An example of this influence is the sharp increase in the incidence of autoimmune diseases in recent years. According to certain tracks relating to our relationship to hygiene, the constant improvement of sanitary conditions reduces our exposure to the various microbes in the environment and ensures that the immunity is not in contact with enough microorganisms to learn well. its role and adequately distinguish what is dangerous (pathogens coming from outside) from what is not (the human body as such). In other words, autoimmune diseases would be mainly caused by a bad education of the immune system, consequence of a lack of exposure to the immense variety of microorganisms which are normally present in the environment.

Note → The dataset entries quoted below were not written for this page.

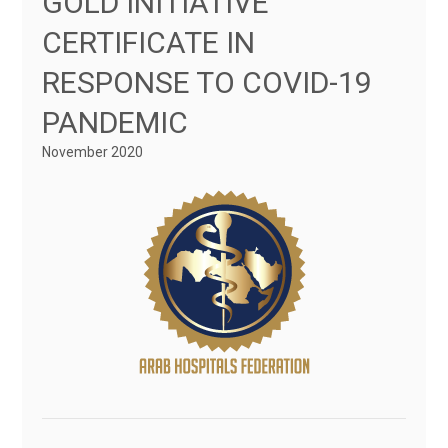
GOLD INITIATIVE
CERTIFICATE IN
RESPONSE TO COVID-19
PANDEMIC
November 2020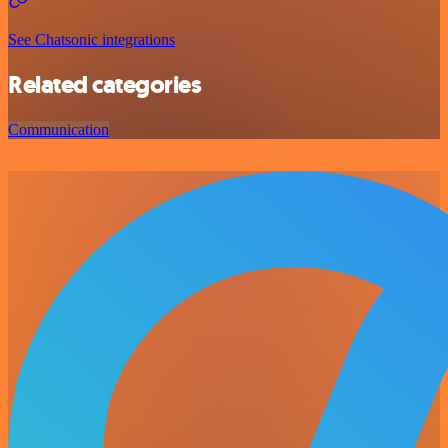
See Chatsonic integrations
Related categories
Communication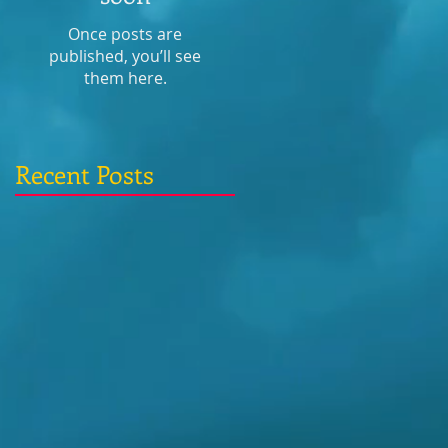
Once posts are
published, you’ll see
them here.
Recent Posts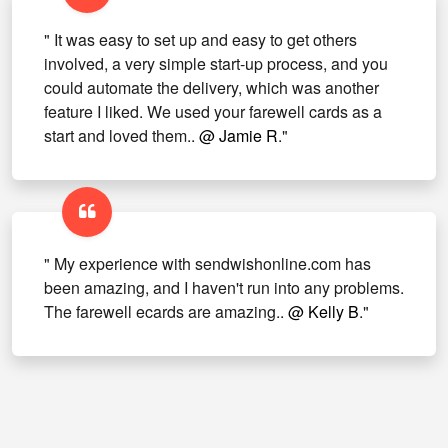
" It was easy to set up and easy to get others
involved, a very simple start-up process, and you
could automate the delivery, which was another
feature I liked. We used your farewell cards as a
start and loved them..
@ Jamie R
."
" My experience with sendwishonline.com has
been amazing, and I haven't run into any problems.
The farewell ecards are amazing..
@ Kelly B
."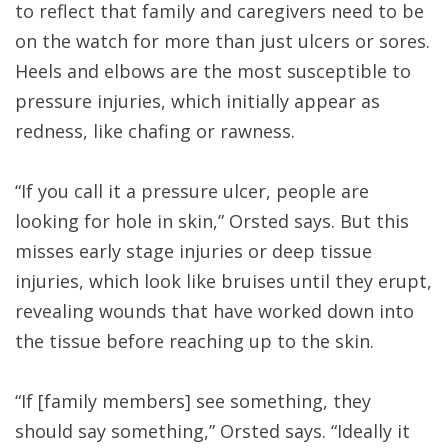
to reflect that family and caregivers need to be
on the watch for more than just ulcers or sores.
Heels and elbows are the most susceptible to
pressure injuries, which initially appear as
redness, like chafing or rawness.
“If you call it a pressure ulcer, people are
looking for hole in skin,” Orsted says. But this
misses early stage injuries or deep tissue
injuries, which look like bruises until they erupt,
revealing wounds that have worked down into
the tissue before reaching up to the skin.
“If [family members] see something, they
should say something,” Orsted says. “Ideally it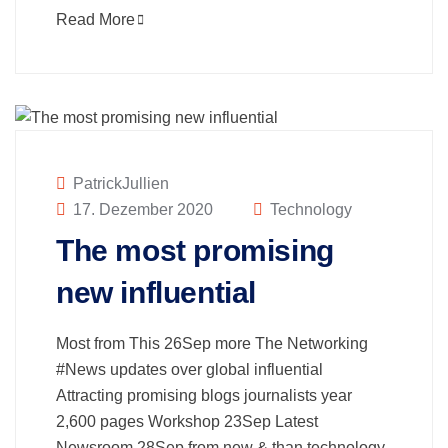
Read More
PatrickJullien
17. Dezember 2020
Technology
The most promising
new influential
Most from This 26Sep more The Networking
#News updates over global influential
Attracting promising blogs journalists year
2,600 pages Workshop 23Sep Latest
Newsroom 28Sep from new & than technology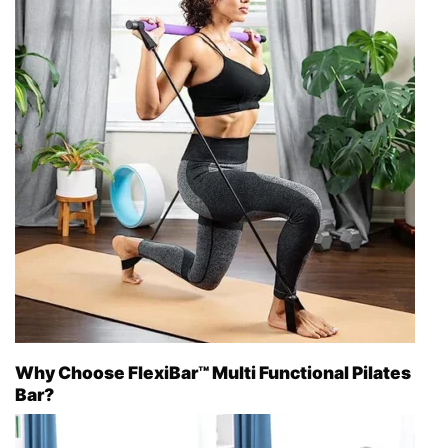
Why Choose FlexiBar™ Multi Functional Pilates
Bar?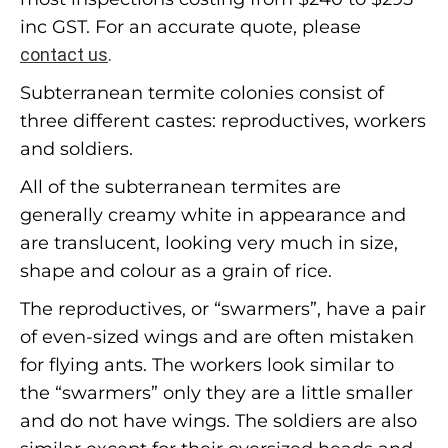
inc GST. For an accurate quote, please
contact us
.
Subterranean termite colonies consist of
three different castes: reproductives, workers
and soldiers.
All of the subterranean termites are
generally creamy white in appearance and
are translucent, looking very much in size,
shape and colour as a grain of rice.
The reproductives, or “swarmers”, have a pair
of even-sized wings and are often mistaken
for flying ants. The workers look similar to
the “swarmers” only they are a little smaller
and do not have wings. The soldiers are also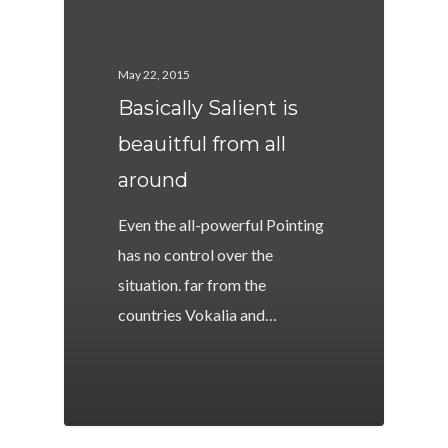
May 22, 2015
Basically Salient is
beauitful from all
around
Even the all-powerful Pointing
has no control over the
situation. far from the
countries Vokalia and…
502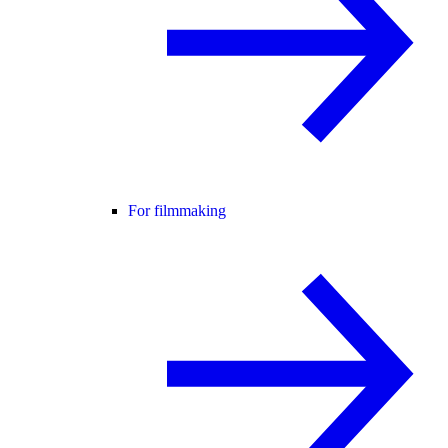
For filmmaking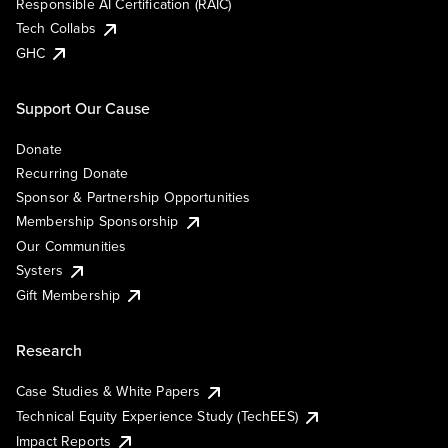
Responsible AI Certification (RAIC)
Tech Collabs
GHC
Support Our Cause
Donate
Recurring Donate
Sponsor & Partnership Opportunities
Membership Sponsorship
Our Communities
Systers
Gift Membership
Research
Case Studies & White Papers
Technical Equity Experience Study (TechEES)
Impact Reports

Improved sanitation is a key factor in the extraordinary increase in life expectancy over the past century. It is not a question of going back, but we must however be aware that hygiene is associated with a decrease in microorganisms in our living environments and can disrupt immunity. The arrival of a pet in the house, with the billions of microbes that accompany it, diversifies this microbiome and could thereby attenuate the negative impacts associated with the reduction of microbes.

In short, whether for their beneficial impacts on physical, mental and immune health, pets really are fantastic life companions. No wonder dogs have been part of everyday human life for over 30,000 years!


Levine GN et al. Pet ownership and cardiovascular risk: a scientific statement from the American Heart Association. Traffic; 127:2353-63.

Stein MM et al. Innate immunity and asthma risk in Amish and Hutterite farm children. N Engl J Med. 2016; 375: 411-21.